BEGIN MATERIAL FOR THE TASK

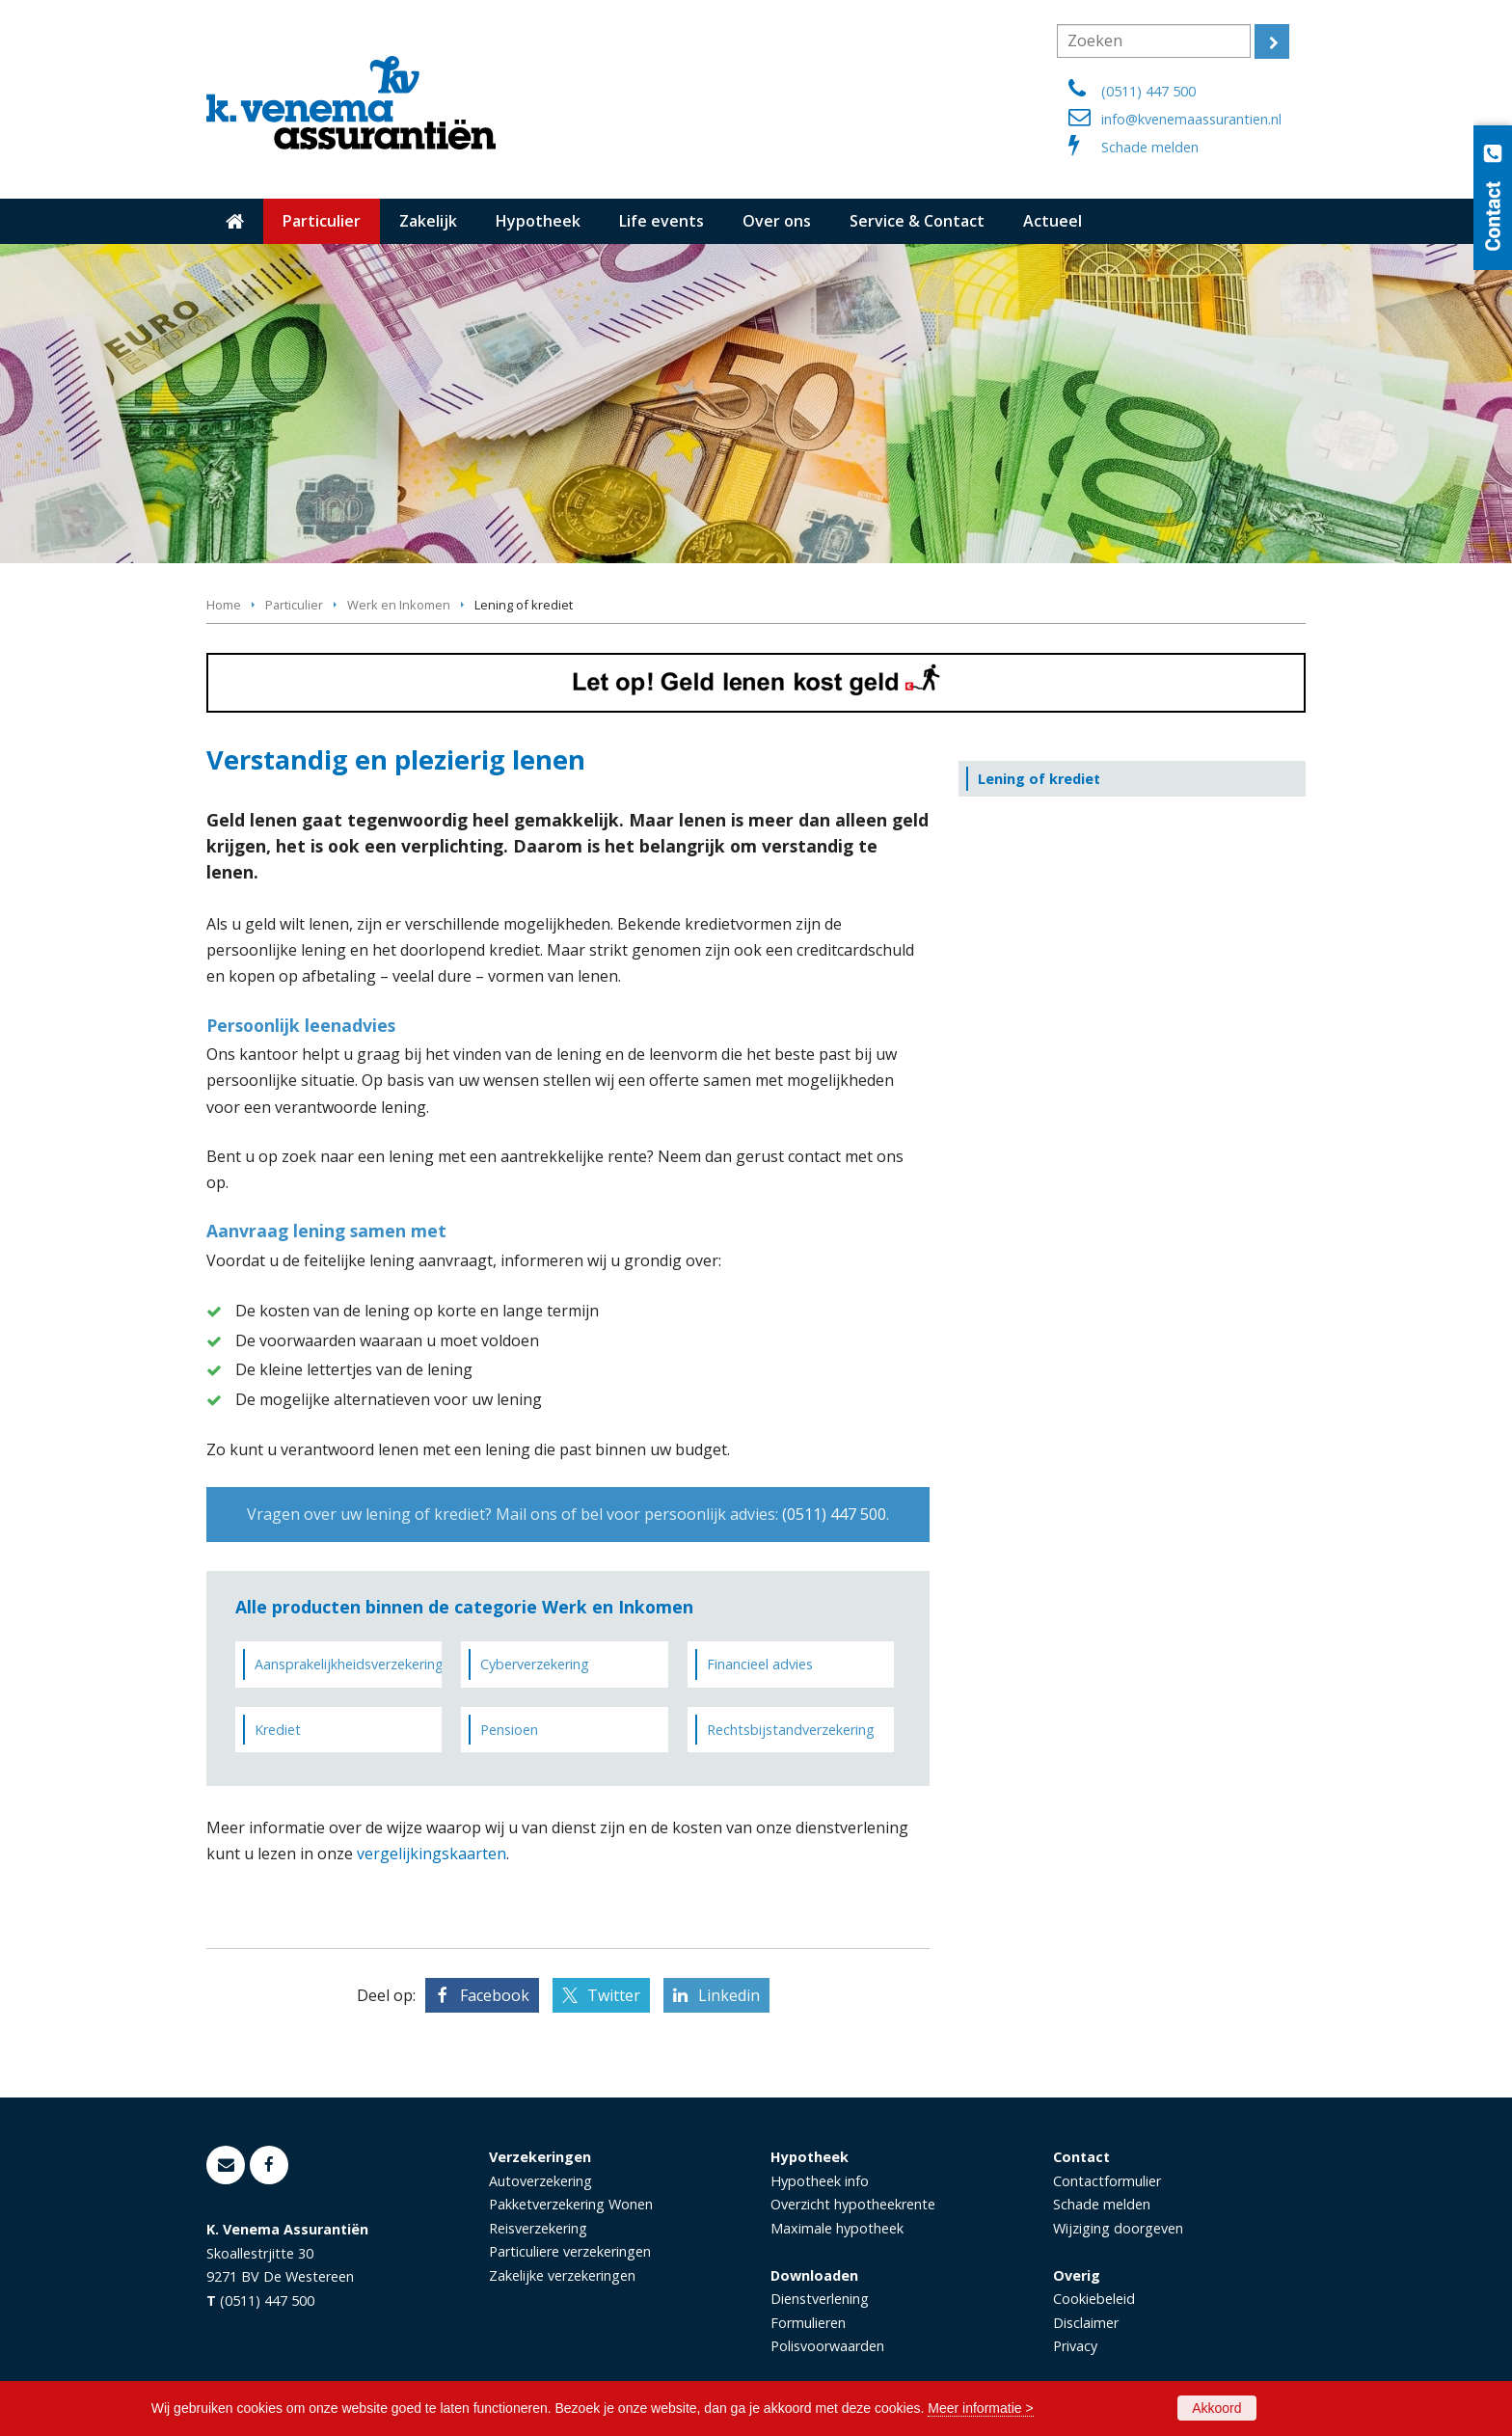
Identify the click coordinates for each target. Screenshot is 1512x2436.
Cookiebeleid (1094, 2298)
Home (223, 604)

END MATERIAL FOR THE TASK
BEGIN MATERIAL FOR THE TASK

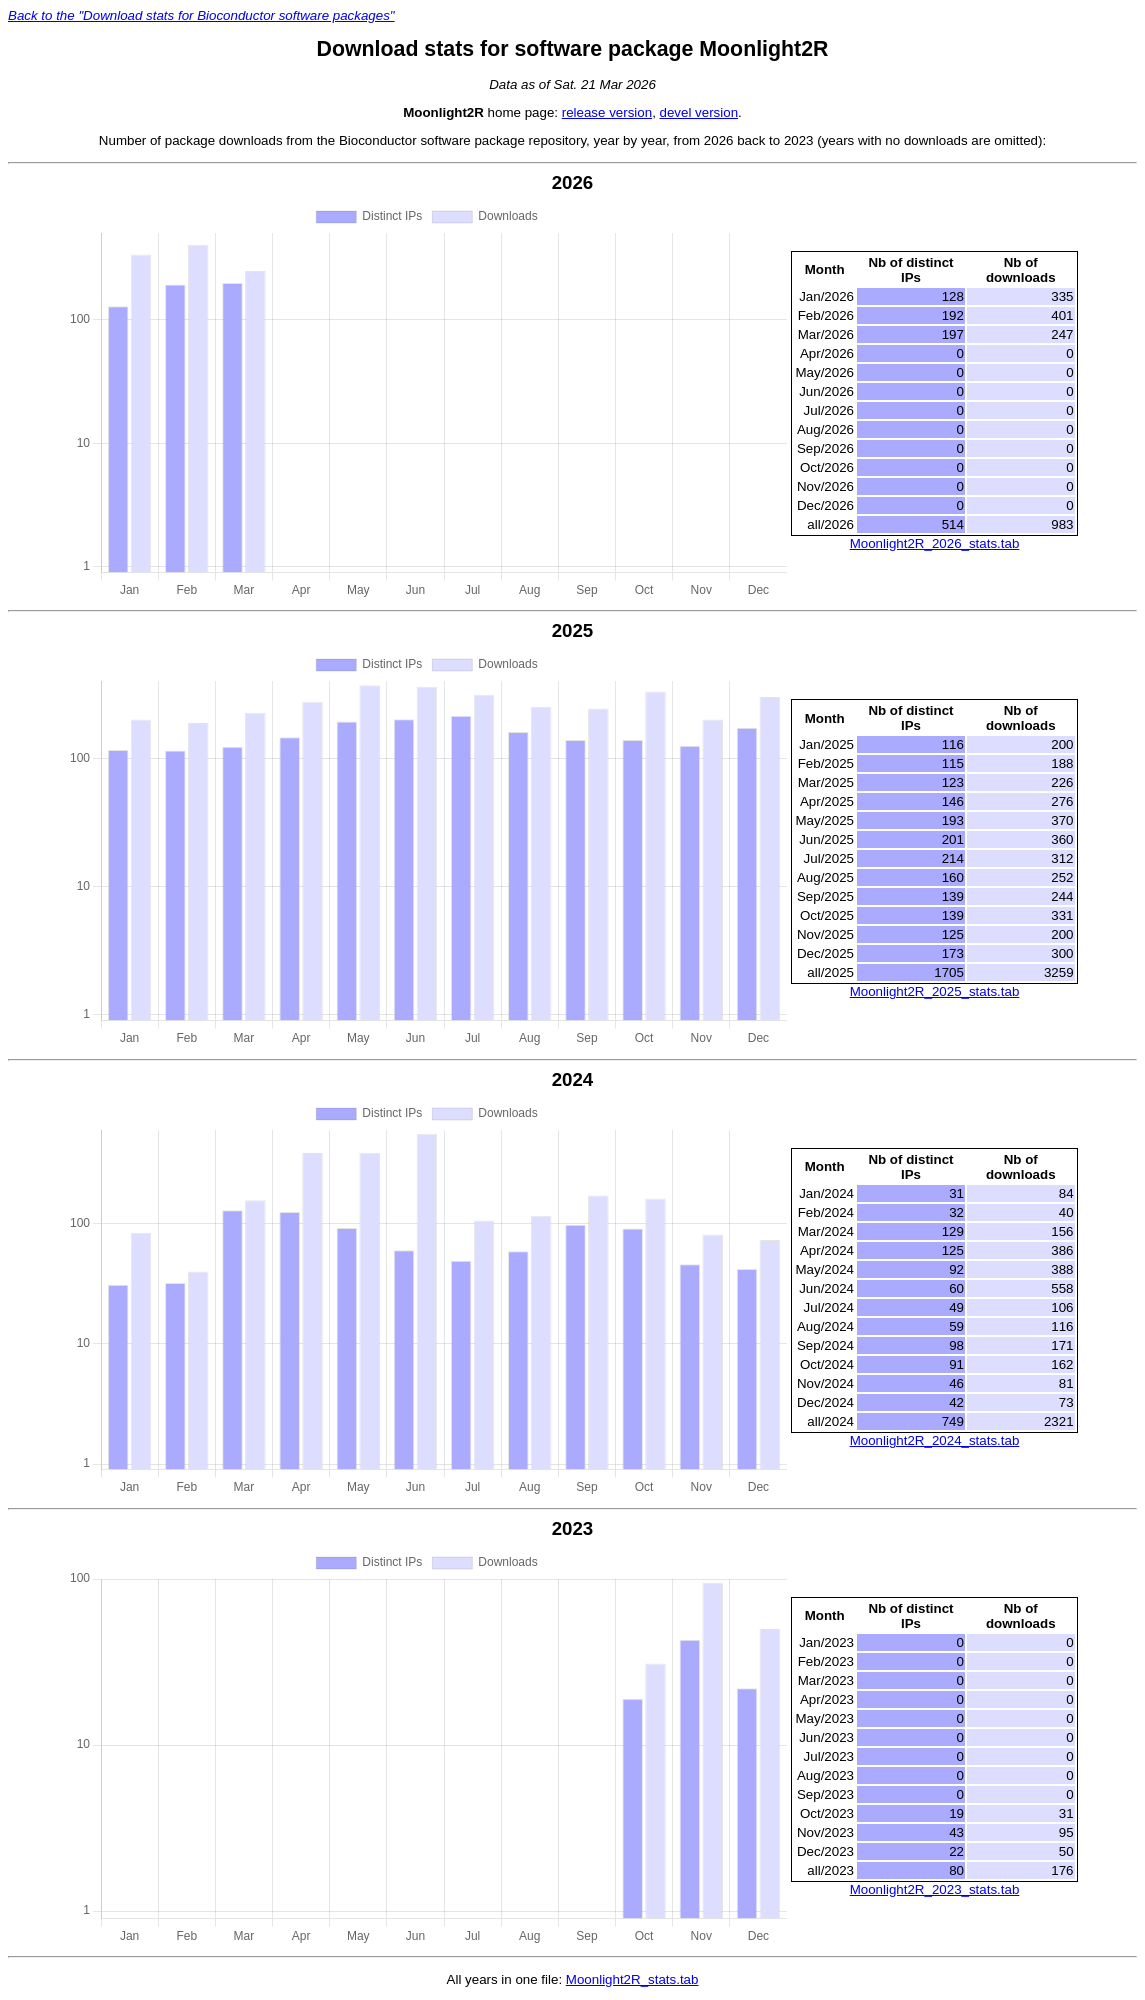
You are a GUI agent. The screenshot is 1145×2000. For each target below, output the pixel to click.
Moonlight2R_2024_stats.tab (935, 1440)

END MATERIAL FOR THE TASK

ASSIGNMENT:
From the listing above, return every line that contains the word "each".

RESPONSE:
Identify the click coordinates for each target. Screenshot is 1512x2436.
You are a GUI agent. The screenshot is 1145×2000. For each target below, output the pixel to click.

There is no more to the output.